[Items listed in a dataset]
- - - -

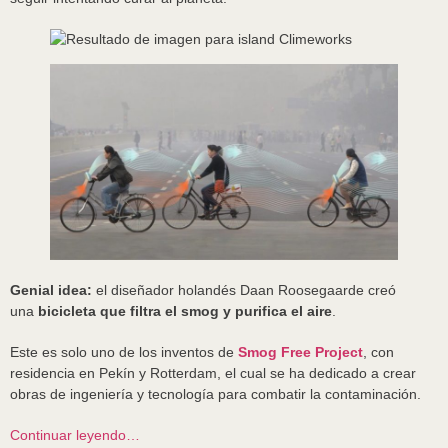
Genial idea:
el diseñador holandés Daan Roosegaarde creó
una
bicicleta que filtra el smog y purifica el aire
.
Este es solo uno de los inventos de
Smog Free Project
, con
residencia en Pekín y Rotterdam, el cual se ha dedicado a crear
obras de ingeniería y tecnología para combatir la contaminación.
Continuar leyendo…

- - - -

- **What needs to be done**
Write out every record above exactly, leaving no picture in the result.

- **Your solution**
Genial idea:
el diseñador holandés Daan Roosegaarde creó
una
bicicleta que filtra el smog y purifica el aire
.
Este es solo uno de los inventos de
Smog Free Project
, con
residencia en Pekín y Rotterdam, el cual se ha dedicado a crear
obras de ingeniería y tecnología para combatir la contaminación.
Continuar leyendo…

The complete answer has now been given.